My co-worker just asked me if i colored my hair. Time to take a shower.
I'd like to come home and be able to sleep in a bed that's not filled with crumbs from you getting too high and passing out while eating. This is seriously getting ridiculous.
Her directions to the house party: "the north star will guide you, turn left. I'm wearing the potato hat"
I take that as "no I'm not driving you to the bar in a blizzard"
He's bringing condoms over for me in case we "bone".... the fact he calls it boning is not a great start.
We broke into the space center. If i go to jail I wanted to tell you, you have a fantastic dick. Use it wisely.
and I believe it was when I was running to class to take a test still drunk in my Halloween costume that I realized I have reached that point in the semester where I just don't give a flying fuck anymore.
'Well you know, stuff happens' isn't really an excuse for sticking a cheeto in my ear
He had a tramp stamp of his own phone number.
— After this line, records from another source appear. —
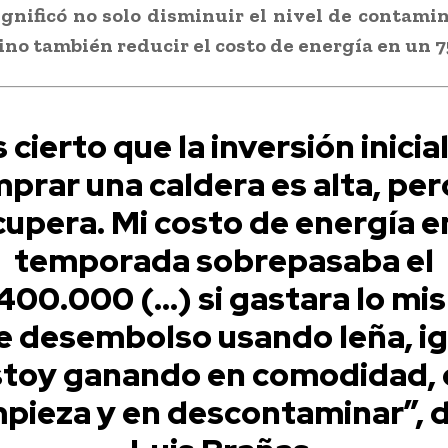
ignificó no solo disminuir el nivel de contami
sino también reducir el costo de energía en un 
 cierto que la inversión inicia
prar una caldera es alta, per
cupera. Mi costo de energía en
temporada sobrepasaba el
.400.000 (…) si gastara lo mi
e desembolso usando leña, ig
stoy ganando en comodidad, 
mpieza y en descontaminar”, d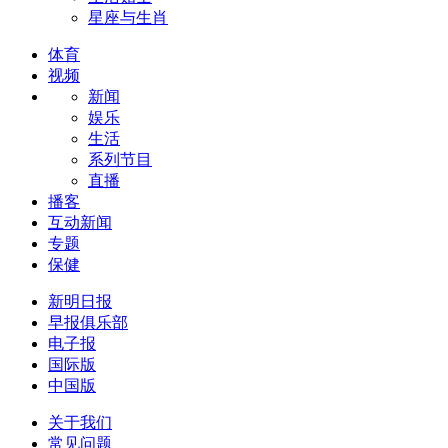
星座与生肖
体育
视频
新闻
娱乐
生活
系列节目
直播
播客
互动新闻
专题
保健
新明日报
早报俱乐部
电子报
国际版
中国版
关于我们
常见问题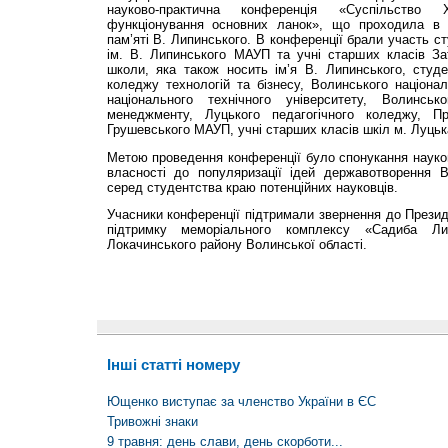
науково-практична конференція «Cус­пільство 
функціонування основних ланок», що проходила в
пам’яті В. Липинського. В конференції брали участь с
ім. В. Липинського МАУП та учні старших класів Зат
школи, яка також носить ім’я В. Липинського, студ
коледжу технологій та бізнесу, Волинського націонал
національного технічного університету, Волинськ
менеджменту, Луцького педагогічного коледжу, При
Грушевського МАУП, учні старших класів шкіл м. Луцьк
Метою проведення конференції було спонукання науко
власності до популяризації ідей державотворення 
серед студентства краю потенційних науковців.
Учасники конференції підтримали звернення до Презид
підтримку меморіального комплексу «Садиба Ли
Локачинського району Волинської області.
Інші статті номеру
Ющенко виступає за членство України в ЄС
Тривожні знаки
9 травня: день слави, день скорботи...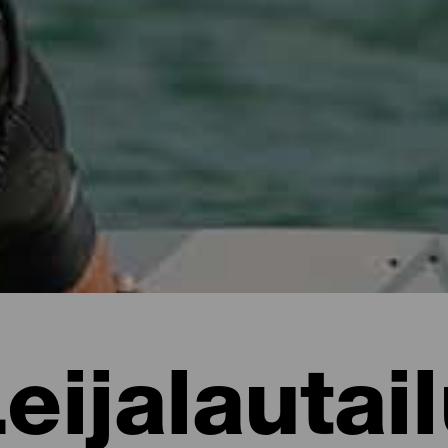
eijalautai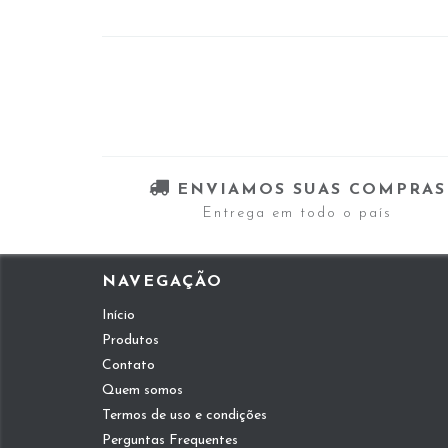
ENVIAMOS SUAS COMPRAS
Entrega em todo o país
NAVEGAÇÃO
Início
Produtos
Contato
Quem somos
Termos de uso e condições
Perguntas Frequentes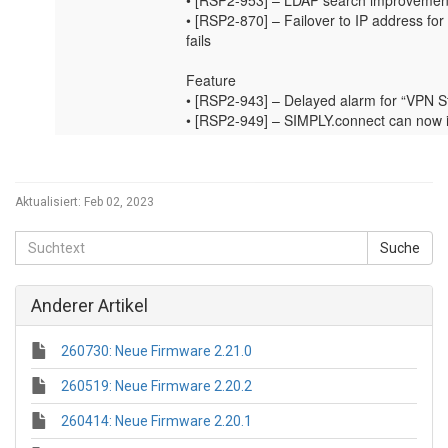
Aktualisiert:
Feb 02, 2023
Anderer Artikel
260730: Neue Firmware 2.21.0
260519: Neue Firmware 2.20.2
260414: Neue Firmware 2.20.1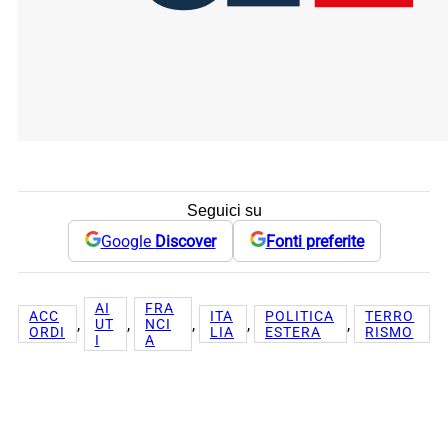
Seguici su
Google
Discover
Fonti preferite
AI
FRA
ACC
ITA
POLITICA
TERRO
, 
, 
, 
, 
, 
UT
NCI
ORDI
LIA
ESTERA
RISMO
I
A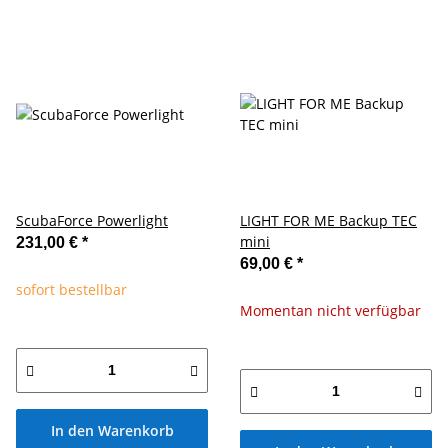
ScubaForce Powerlight
LIGHT FOR ME Backup TEC
mini
231,00 €
*
69,00 €
*
sofort bestellbar
Momentan nicht verfügbar
In den Warenkorb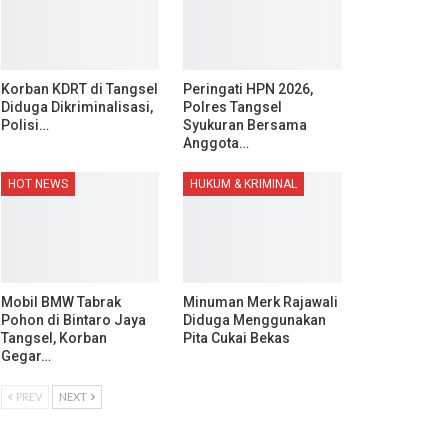
Korban KDRT di Tangsel
Peringati HPN 2026,
Diduga Dikriminalisasi,
Polres Tangsel
Polisi…
Syukuran Bersama
Anggota…
HOT NEWS
HUKUM & KRIMINAL
Mobil BMW Tabrak
Minuman Merk Rajawali
Pohon di Bintaro Jaya
Diduga Menggunakan
Tangsel, Korban
Pita Cukai Bekas
Gegar…
PREV
NEXT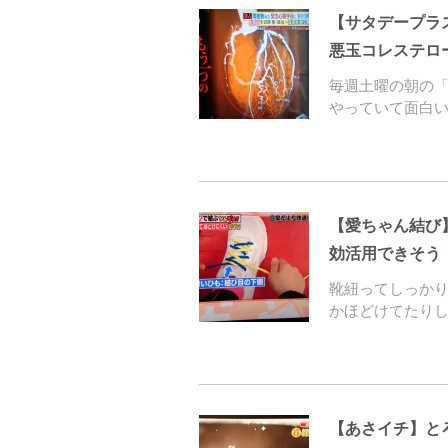
【サタデープラ
悪玉コレステロ
毎週土曜の朝の
やっていて面白
【愛ちゃん結び
効活用できそう
靴紐ってしっか
かほどけてたり
【あさイチ】と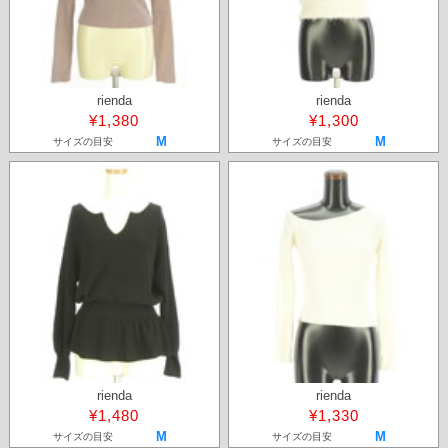
rienda
rienda
¥1,380
¥1,300
M
M
サイズの目安
サイズの目安
rienda
rienda
¥1,480
¥1,330
M
M
サイズの目安
サイズの目安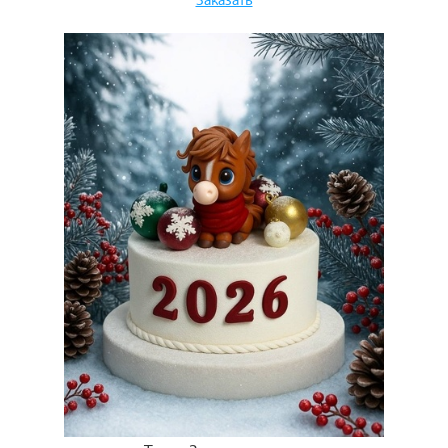
Заказать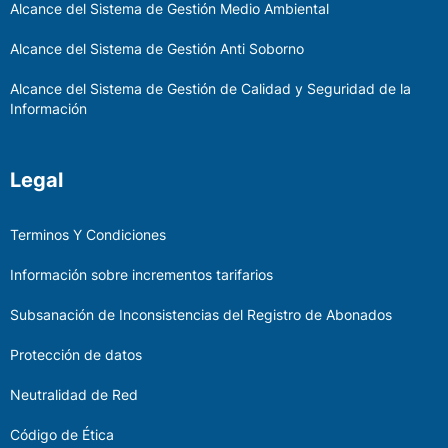
Alcance del Sistema de Gestión Medio Ambiental
Alcance del Sistema de Gestión Anti Soborno
Alcance del Sistema de Gestión de Calidad y Seguridad de la
Información
Legal
Terminos Y Condiciones
Información sobre incrementos tarifarios
Subsanación de Inconsistencias del Registro de Abonados
Protección de datos
Neutralidad de Red
Código de Ética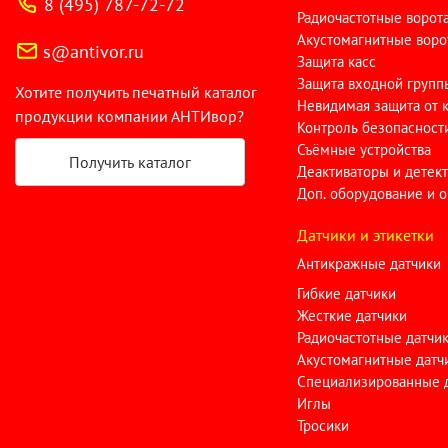
8 (495) 787-72-72
Радиочастотные ворот
Акустомагнитные воро
s@antivor.ru
Защита касс
Защита входной групп
Хотите получить печатный каталог
Невидимая защита от 
продукции компании АНТИвор?
Контроль безопасност
Съёмные устройства
Получить каталог
Деактиваторы и детек
Доп. оборудование и 
Датчики и этикетки
Антикражные датчики
Гибкие датчики
Жесткие датчики
Радиочастотные датчи
Акустомагнитные датч
Специализированные 
Иглы
Тросики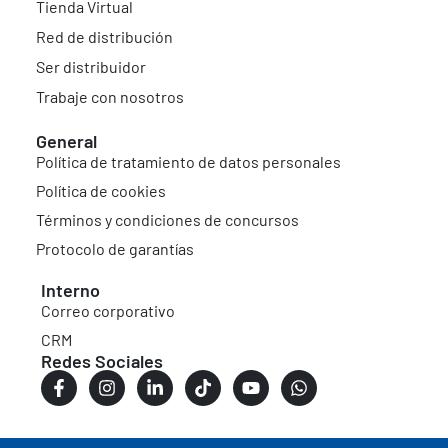
Tienda Virtual
Red de distribución
Ser distribuidor
Trabaje con nosotros
General
Política de tratamiento de datos personales
Política de cookies
Términos y condiciones de concursos
Protocolo de garantías
Interno
Correo corporativo
CRM
Redes Sociales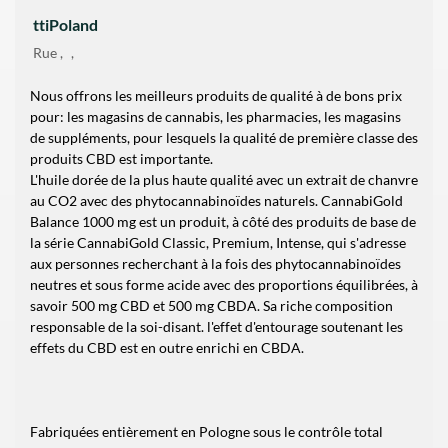
ttiPoland
Rue
Nous offrons les meilleurs produits de qualité à de bons prix
pour: les magasins de cannabis, les pharmacies, les magasins
de suppléments, pour lesquels la qualité de première classe des
produits CBD est importante.
L'huile dorée de la plus haute qualité avec un extrait de chanvre
au CO2 avec des phytocannabinoïdes naturels. CannabiGold
Balance 1000 mg est un produit, à côté des produits de base de
la série CannabiGold Classic, Premium, Intense, qui s'adresse
aux personnes recherchant à la fois des phytocannabinoïdes
neutres et sous forme acide avec des proportions équilibrées, à
savoir 500 mg CBD et 500 mg CBDA. Sa riche composition
responsable de la soi-disant. l'effet d'entourage soutenant les
effets du CBD est en outre enrichi en CBDA.
Fabriquées entièrement en Pologne sous le contrôle total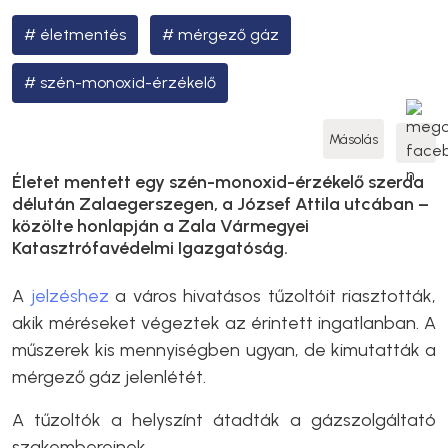
életmentés
mérgező gáz
szén-monoxid-érzékelő
Másolás
Életet mentett egy szén-monoxid-érzékelő szerda
délután Zalaegerszegen, a József Attila utcában –
közölte honlapján a Zala Vármegyei
Katasztrófavédelmi Igazgatóság.
A
jelzéshez
a város hivatásos tűzoltóit riasztották,
akik méréseket végeztek az érintett ingatlanban. A
műszerek kis mennyiségben ugyan, de kimutatták a
mérgező gáz jelenlétét.
A tűzoltók a helyszínt átadták a gázszolgáltató
szakembereinek.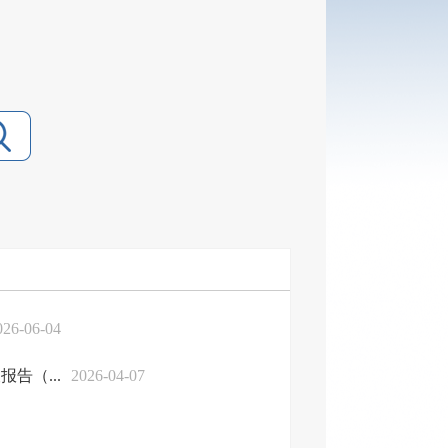
026-06-04
告（...
2026-04-07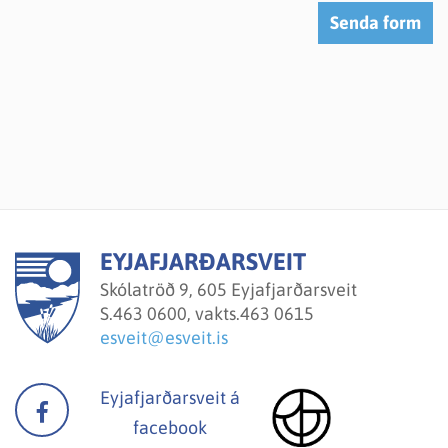
EYJAFJARÐARSVEIT
Skólatröð 9, 605 Eyjafjarðarsveit
S.
463 0600, vakts.463 0615
esveit@esveit.is
Eyjafjarðarsveit á
facebook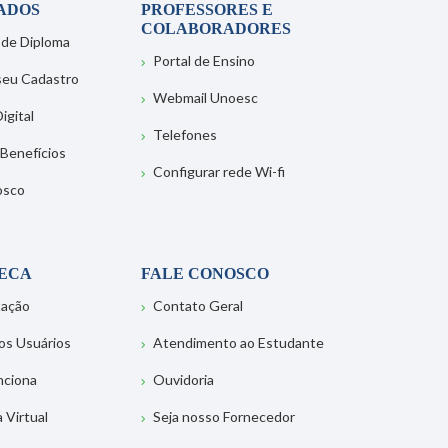
ADOS
PROFESSORES E
COLABORADORES
 de Diploma
Portal de Ensino
 seu Cadastro
Webmail Unoesc
igital
Telefones
 Benefícios
Configurar rede Wi-fi
osco
TECA
FALE CONOSCO
tação
Contato Geral
os Usuários
Atendimento ao Estudante
nciona
Ouvidoria
a Virtual
Seja nosso Fornecedor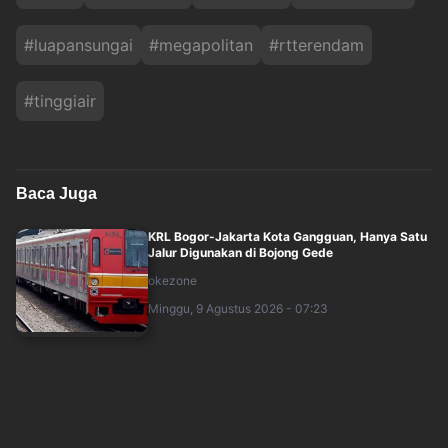
#
luapansungai
#
megapolitan
#
rtterendam
#
tinggiair
Baca Juga
KRL Bogor-Jakarta Kota Gangguan, Hanya Satu
Jalur Digunakan di Bojong Gede
okezone
Minggu, 9 Agustus 2026 - 07:23
Gedung Bapenda Kebakaran, Pegawai Dialihkan
WFH atau Sudin Terkait
okezone
Minggu, 9 Agustus 2026 - 07:16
You can't tell me that isn't smart.
Someone explain why I'm twerking in my bathroom right now before a charity run
Are u alive? If u are, you deserve an award.
I started carrying sissors in my purse to open plan B with. Both ashamed and proud.
Going back to our hometown to help Gramma move. Thinking we should see if we can fuck on the desk of the homophobic coach who first introduced us while in town.
My house exploded and with it all my pot went up in smoke.